* **Page-level text extractions**:
=== Section Start ===

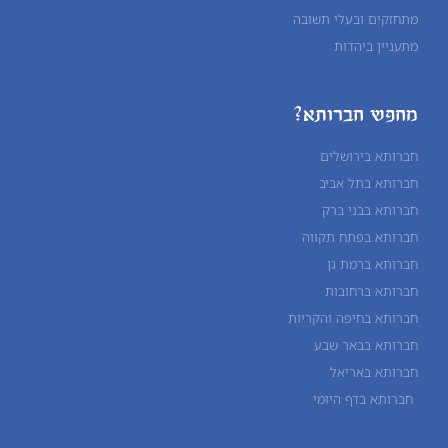
מתחזקים ובעלי תשובה
מתעניין ביהדות
מחפש חברותא?
חברותא בירושלים
חברותא בתל אביב
חברותא בבני ברק
חברותא בפתח תקווה
חברותא ברמת גן
חברותא ברחובות
חברותא בחיפה והקריות
חברותא בבאר שבע
חברותא באריאל
חברותא בדף היומי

=== Section End ===

* **What is expected**:
One number is all the reply should hold: how many lines in these records include the word "חברותא".

* **Worked solution**:
11